A baseball is thrown horizontally from the top of a cliff 50 meters up. The initial velocity of the ball is 10 m/s. How far from the base of the cliff will the ball land?
how long to fall 50 meters?
d = 4.9 t^2
t = sqrt(50/4.9) = 3.19 seconds
so how far did it go horizontally?
d = u t = 10 * 3.19
= 31.9 meters
To find out how far the baseball will land from the base of the cliff, we need to consider its horizontal motion. Since the ball is thrown horizontally, its vertical motion is not relevant to this problem. The only force acting horizontally on the ball is its initial velocity.
We can use the formula for horizontal motion: distance = velocity × time. In this case, we need to find the time it takes for the ball to reach the ground. Since the ball is thrown horizontally, its initial vertical velocity is 0 m/s, and the only force acting vertically is gravity, which causes the ball to accelerate downwards.

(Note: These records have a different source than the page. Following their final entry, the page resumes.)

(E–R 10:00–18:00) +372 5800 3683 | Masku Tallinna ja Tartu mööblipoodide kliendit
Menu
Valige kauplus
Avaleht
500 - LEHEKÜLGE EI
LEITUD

To find the time it takes for the ball to fall from the top of the cliff to the ground, we can use the formula: distance = (1/2) × acceleration × time^2. The distance is the vertical distance of the cliff, which is 50 meters. The acceleration due to gravity is 9.8 m/s^2, and we want to solve for time.
Substituting the values into the formula: 50 m = (1/2) × 9.8 m/s^2 × time^2.

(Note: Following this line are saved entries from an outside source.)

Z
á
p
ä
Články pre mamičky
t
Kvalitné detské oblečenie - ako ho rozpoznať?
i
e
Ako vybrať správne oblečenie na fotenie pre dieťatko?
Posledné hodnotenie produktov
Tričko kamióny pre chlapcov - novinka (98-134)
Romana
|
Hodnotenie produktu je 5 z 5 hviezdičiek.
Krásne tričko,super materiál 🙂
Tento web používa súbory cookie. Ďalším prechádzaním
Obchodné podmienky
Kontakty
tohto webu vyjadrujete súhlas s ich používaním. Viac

Rearranging the equation to solve for time:
time^2 = (2 × 50 m) / 9.8 m/s^2 = 10.2 s^2
Taking the square root of both sides to solve for time:
time ≈ √10.2 ≈ 3.2 s
Now that we know the time it takes for the ball to reach the ground, we can use this time to find the horizontal distance traveled by the ball. Since the initial horizontal velocity is 10 m/s and there is no horizontal acceleration, the horizontal distance is distance = velocity × time.
Substituting the values into the formula:
distance = 10 m/s × 3.2 s ≈ 32 meters
Therefore, the baseball will land approximately 32 meters from the base of the cliff.